**WHAT TO DO**
In the entries below, find the line containing "your migration journey.". Copy it and all lines after it, exactly, through the end.

##### DATA #####

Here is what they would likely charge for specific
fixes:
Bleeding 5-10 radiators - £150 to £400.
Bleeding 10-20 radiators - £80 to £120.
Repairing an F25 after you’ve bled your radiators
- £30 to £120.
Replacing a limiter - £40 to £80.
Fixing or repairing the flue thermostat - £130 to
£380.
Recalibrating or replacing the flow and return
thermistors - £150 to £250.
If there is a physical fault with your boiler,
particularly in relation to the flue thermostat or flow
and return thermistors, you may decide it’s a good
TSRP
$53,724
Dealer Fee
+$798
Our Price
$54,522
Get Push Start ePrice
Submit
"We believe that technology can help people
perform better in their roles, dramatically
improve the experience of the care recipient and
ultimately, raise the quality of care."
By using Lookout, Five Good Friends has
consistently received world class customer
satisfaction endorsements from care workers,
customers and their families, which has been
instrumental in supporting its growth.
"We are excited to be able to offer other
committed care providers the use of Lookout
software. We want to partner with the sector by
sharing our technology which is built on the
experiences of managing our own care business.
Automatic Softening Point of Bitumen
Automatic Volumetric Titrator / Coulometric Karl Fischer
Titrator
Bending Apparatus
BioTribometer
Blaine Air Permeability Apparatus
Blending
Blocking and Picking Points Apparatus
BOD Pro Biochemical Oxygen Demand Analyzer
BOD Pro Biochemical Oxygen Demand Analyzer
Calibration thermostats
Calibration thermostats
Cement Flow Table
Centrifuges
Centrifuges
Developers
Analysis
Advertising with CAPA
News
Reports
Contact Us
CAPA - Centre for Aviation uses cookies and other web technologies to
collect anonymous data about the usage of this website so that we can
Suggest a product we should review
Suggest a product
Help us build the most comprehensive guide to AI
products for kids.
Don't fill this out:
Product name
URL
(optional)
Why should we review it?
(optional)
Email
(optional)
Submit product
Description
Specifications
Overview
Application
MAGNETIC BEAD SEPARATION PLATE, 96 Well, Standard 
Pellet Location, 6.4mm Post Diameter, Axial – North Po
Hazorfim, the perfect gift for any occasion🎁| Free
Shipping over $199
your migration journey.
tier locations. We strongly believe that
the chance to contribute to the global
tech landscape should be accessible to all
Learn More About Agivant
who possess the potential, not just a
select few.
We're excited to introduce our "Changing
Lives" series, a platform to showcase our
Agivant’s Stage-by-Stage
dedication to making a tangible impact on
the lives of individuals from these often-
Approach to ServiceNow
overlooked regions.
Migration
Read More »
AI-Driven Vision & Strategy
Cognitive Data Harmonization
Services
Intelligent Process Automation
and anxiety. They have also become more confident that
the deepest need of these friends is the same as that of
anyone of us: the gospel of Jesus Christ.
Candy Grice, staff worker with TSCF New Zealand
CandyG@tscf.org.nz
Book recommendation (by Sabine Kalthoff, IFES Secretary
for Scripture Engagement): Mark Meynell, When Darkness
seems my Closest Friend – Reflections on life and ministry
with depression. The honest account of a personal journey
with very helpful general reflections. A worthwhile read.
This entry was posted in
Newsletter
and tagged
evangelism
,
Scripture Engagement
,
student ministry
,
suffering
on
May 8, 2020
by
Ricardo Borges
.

#####

**WRITTEN SOLUTION**
your migration journey.
tier locations. We strongly believe that
the chance to contribute to the global
tech landscape should be accessible to all
Learn More About Agivant
who possess the potential, not just a
select few.
We're excited to introduce our "Changing
Lives" series, a platform to showcase our
Agivant’s Stage-by-Stage
dedication to making a tangible impact on
the lives of individuals from these often-
Approach to ServiceNow
overlooked regions.
Migration
Read More »
AI-Driven Vision & Strategy
Cognitive Data Harmonization
Services
Intelligent Process Automation
and anxiety. They have also become more confident that
the deepest need of these friends is the same as that of
anyone of us: the gospel of Jesus Christ.
Candy Grice, staff worker with TSCF New Zealand
CandyG@tscf.org.nz
Book recommendation (by Sabine Kalthoff, IFES Secretary
for Scripture Engagement): Mark Meynell, When Darkness
seems my Closest Friend – Reflections on life and ministry
with depression. The honest account of a personal journey
with very helpful general reflections. A worthwhile read.
This entry was posted in
Newsletter
and tagged
evangelism
,
Scripture Engagement
,
student ministry
,
suffering
on
May 8, 2020
by
Ricardo Borges
.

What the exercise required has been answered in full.